The world beyond art schools or the real world is different,
difficult. Dealing with galleries, buyers, critics and hoping for
curators’ attention are arduous but necessary tasks in order to make a
name within the art circles. Many disappear with the dust of time, and a
few manage to make their mark. Politeness, connections and
school-of-thought matter but, more than that, it is the newness,
originality and excellence of an artwork that ensures their future
survival.
We are witnessing that stage in the lives of some artists, especially
in the group show ‘Beyond Today’ that included Ahsan Javaid, Ehsan
Memon, Hamid Ali Hanbhi, Syed Hussain, Unab Sumble and Usman Khalid. The
exhibition held from March 31-April 14, 2017 at O Art Space, Lahore
offered something important than art: a drive and desire beyond the
protective membrane of an art institute. The fact that these artists who
graduated from the NCA and the Punjab University not long ago have been
working regularly, and exhibiting frequently is appreciated, but it is
their attempt to expand their visual vocabulary and formal concerns that
is more crucial and significant.
Ahsan Javaid: General Rule. |
Actually for a recent art graduate, the real challenge is to maintain
a balance between his identity formulated in his graduate work and the
need to produce something new. Somehow, the artists in ‘Beyond Today’
found interesting solutions.
Hamid Ali Hanbhi astonished the viewers last year due to his remarkable skill in rendering stills from movies with English subtitles along with a conceptual sophistication through joining two visuals to make a single narrative. In the present exhibition, he kept his craft and observation intact and moved away from his previous imagery.
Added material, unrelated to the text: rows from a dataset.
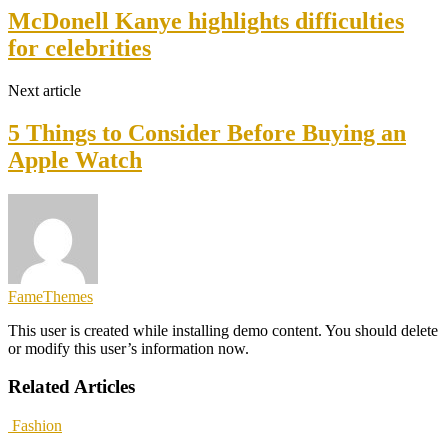
McDonell Kanye highlights difficulties
for celebrities
Next article
5 Things to Consider Before Buying an
Apple Watch
FameThemes
This user is created while installing demo content. You should delete
or modify this user’s information now.
Related Articles
Fashion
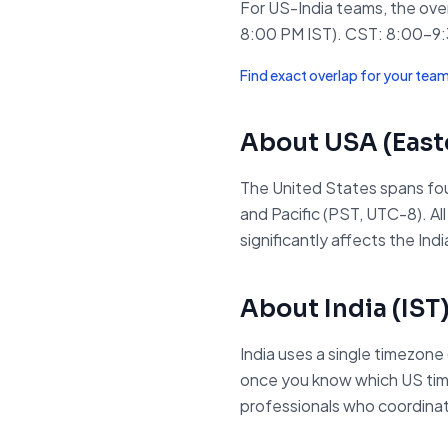
For US-India teams, the ov
8:00 PM IST). CST: 8:00–9:3
Find exact overlap for your tea
About
USA (East
The United States spans fou
and Pacific (PST, UTC-8). A
significantly affects the I
About
India
(
IST
India uses a single timezone
once you know which US timezo
professionals who coordinate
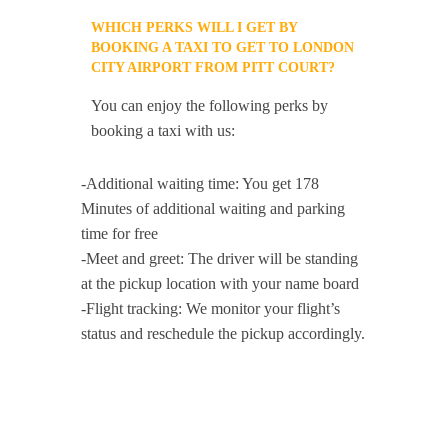
WHICH PERKS WILL I GET BY
BOOKING A TAXI TO GET TO LONDON
CITY AIRPORT FROM PITT COURT?
You can enjoy the following perks by
booking a taxi with us:
-Additional waiting time: You get 178
Minutes of additional waiting and parking
time for free
-Meet and greet: The driver will be standing
at the pickup location with your name board
-Flight tracking: We monitor your flight’s
status and reschedule the pickup accordingly.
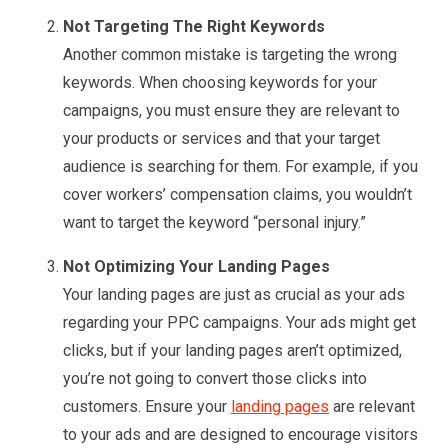
Not Targeting The Right Keywords
Another common mistake is targeting the wrong
keywords. When choosing keywords for your
campaigns, you must ensure they are relevant to
your products or services and that your target
audience is searching for them. For example, if you
cover workers’ compensation claims, you wouldn’t
want to target the keyword “personal injury.”
Not Optimizing Your Landing Pages
Your landing pages are just as crucial as your ads
regarding your PPC campaigns. Your ads might get
clicks, but if your landing pages aren’t optimized,
you’re not going to convert those clicks into
customers. Ensure your
landing pages
are relevant
to your ads and are designed to encourage visitors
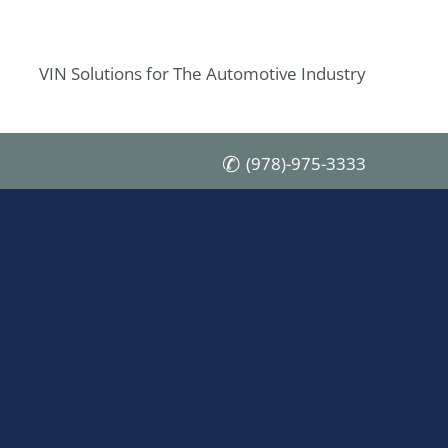
VIN Solutions for The Automotive Industry
(978)-975-3333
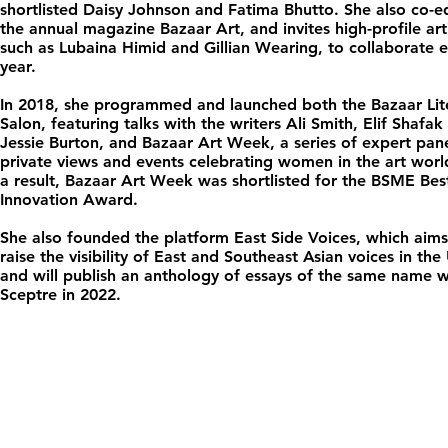
shortlisted Daisy Johnson and Fatima Bhutto. She also co-ed
the annual magazine Bazaar Art, and invites high-profile arti
such as Lubaina Himid and Gillian Wearing, to collaborate 
year.
In 2018, she programmed and launched both the Bazaar Lit
Salon, featuring talks with the writers Ali Smith, Elif Shafak
Jessie Burton, and Bazaar Art Week, a series of expert pane
private views and events celebrating women in the art worl
a result, Bazaar Art Week was shortlisted for the BSME Bes
Innovation Award.
She also founded the platform East Side Voices, which aims
raise the visibility of East and Southeast Asian voices in the
and will publish an anthology of essays of the same name w
Sceptre in 2022.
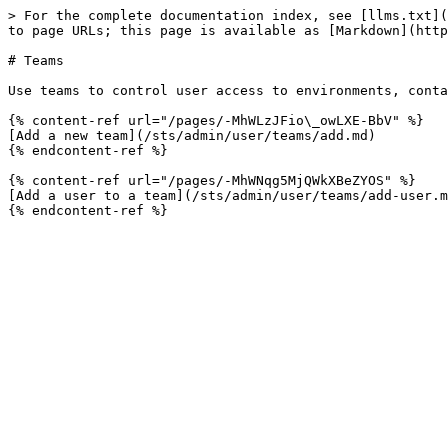
> For the complete documentation index, see [llms.txt](
to page URLs; this page is available as [Markdown](http
# Teams

Use teams to control user access to environments, conta
{% content-ref url="/pages/-MhWLzJFio\_owLXE-BbV" %}

[Add a new team](/sts/admin/user/teams/add.md)

{% endcontent-ref %}

{% content-ref url="/pages/-MhWNqg5MjQWkXBeZYOS" %}

[Add a user to a team](/sts/admin/user/teams/add-user.m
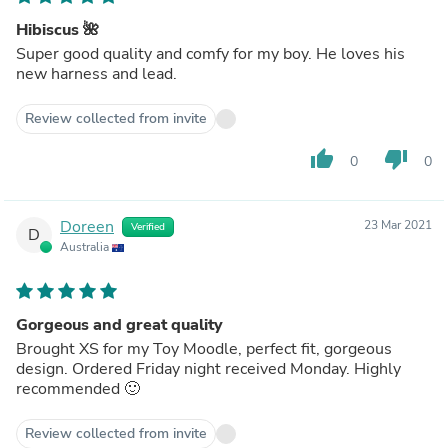
Hibiscus 🌺
Super good quality and comfy for my boy. He loves his
new harness and lead.
Review collected from invite
thumb_up
thumb_down
0
0
Doreen
23 Mar 2021
Verified
D
Australia
Gorgeous and great quality
Brought XS for my Toy Moodle, perfect fit, gorgeous
design. Ordered Friday night received Monday. Highly
recommended 🙂
Review collected from invite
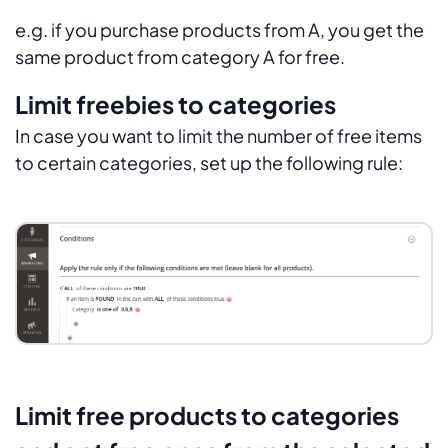
e.g. if you purchase products from A, you get the
same product from category A for free.
Limit freebies to categories
In case you want to limit the number of free items
to certain categories, set up the following rule:
Limit free products to categories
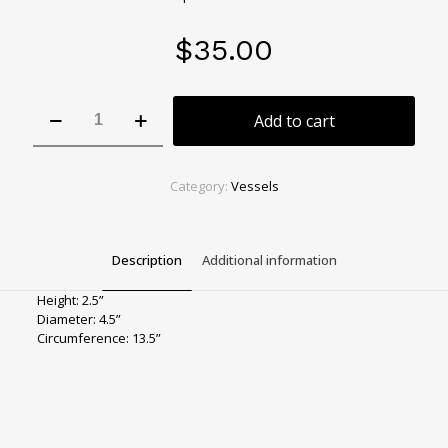
$
35.00
Tiger
Add to cart
Eye
Mini
Bowl
quantity
Category:
Vessels
Description
Additional information
Height: 2.5”
Diameter: 4.5”
Circumference: 13.5”
Color
Orange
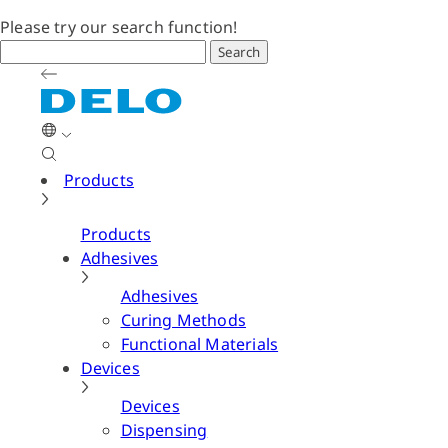
Please try our search function!
Search
Products
Products
Adhesives
Adhesives
Curing Methods
Functional Materials
Devices
Devices
Dispensing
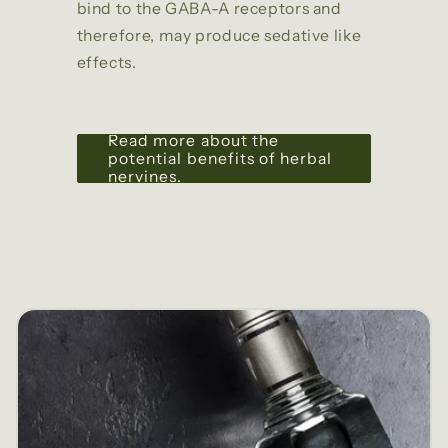
bind to the GABA-A receptors and
therefore, may produce sedative like
effects.
Read more about the
potential benefits of herbal
nervines.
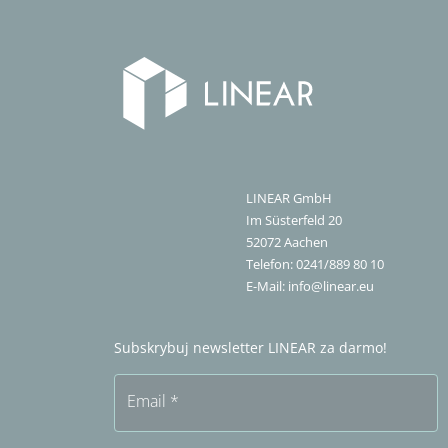
LINEAR GmbH
Im Süsterfeld 20
52072
Aachen
Telefon:
0241/889 80 10
E-Mail:
info@linear.eu
Subskrybuj newsletter LINEAR za darmo!
Email
*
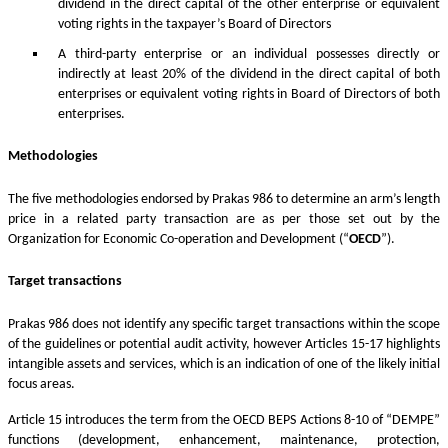
dividend in the direct capital of the other enterprise or equivalent
voting rights in the taxpayer’s Board of Directors
A third-party enterprise or an individual possesses directly or
indirectly at least 20% of the dividend in the direct capital of both
enterprises or equivalent voting rights in Board of Directors of both
enterprises.
Methodologies
The five methodologies endorsed by Prakas 986 to determine an arm’s length
price in a related party transaction are as per those set out by the
Organization for Economic Co-operation and Development (“
OECD
”).
Target transactions
Prakas 986 does not identify any specific target transactions within the scope
of the guidelines or potential audit activity, however Articles 15-17 highlights
intangible assets and services, which is an indication of one of the likely initial
focus areas.
Article 15 introduces the term from the OECD BEPS Actions 8-10 of “DEMPE”
functions (development, enhancement, maintenance, protection,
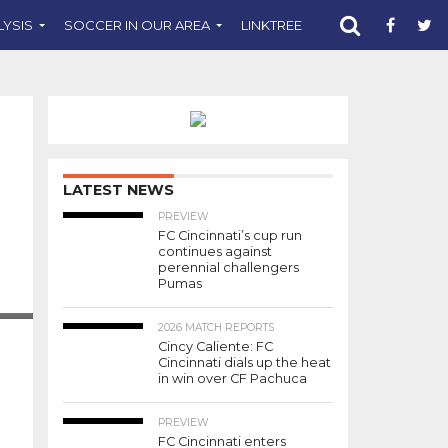
LYSIS
SOCCER IN OUR AREA
LINKTREE
SUPPORT CST
LATEST NEWS
PREVIEW
FC Cincinnati’s cup run
continues against
perennial challengers
Pumas
2026 MATCH REPORTS
Cincy Caliente: FC
Cincinnati dials up the heat
in win over CF Pachuca
PREVIEW
FC Cincinnati enters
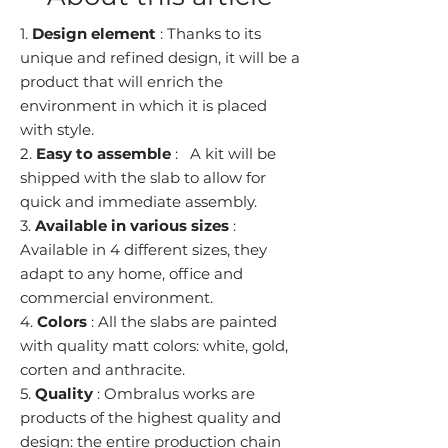
1.
Design element
: Thanks to its
unique and refined design, it will be a
product that will enrich the
environment in which it is placed
with style.
2.
Easy to assemble
:
A kit will be
shipped with the slab to allow for
quick and immediate assembly.
3.
Available in various sizes
:
Available in 4 different sizes, they
adapt to any home, office and
commercial environment.
4.
Colors
: All the slabs are painted
with quality matt colors: white, gold,
corten and anthracite.
5.
Quality
: Ombralus works are
products of the highest quality and
design: the entire production chain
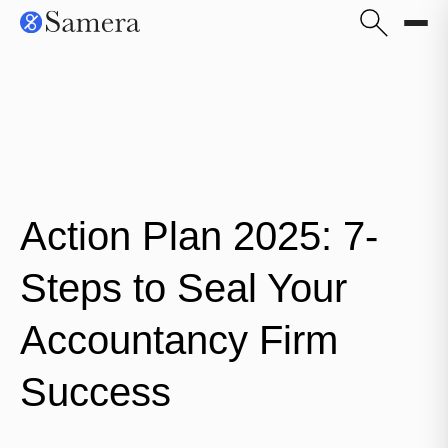
Action Plan 2025: 7-
Steps to Seal Your
Accountancy Firm
Success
Here a large canvas is composed of (Afghan) burka-clad figures in varying hues, which also remind of Chinese artist Fang Li-jun, who paints identical faces with smiles that verge to grimace. (His, and several other Chinese artists’ choice of making identical features could relate to the way outside world perceives all Chinese people as uniform, as well as the boom of Chinese industry that has spread cheap and affordable ‘similar’ products across the globe).
In the context of our situation, a woman in a burka that completely conceals her identity is like someone without any features. So Hanbhi’s canvas with burka heads of same size, yet in varying shades alludes to how the real personality and character of a female is jeopardised once hidden underneath that attire. The shift of colours suggests the way society or male eye views the change when it comes to women is merely cosmetic and superficial.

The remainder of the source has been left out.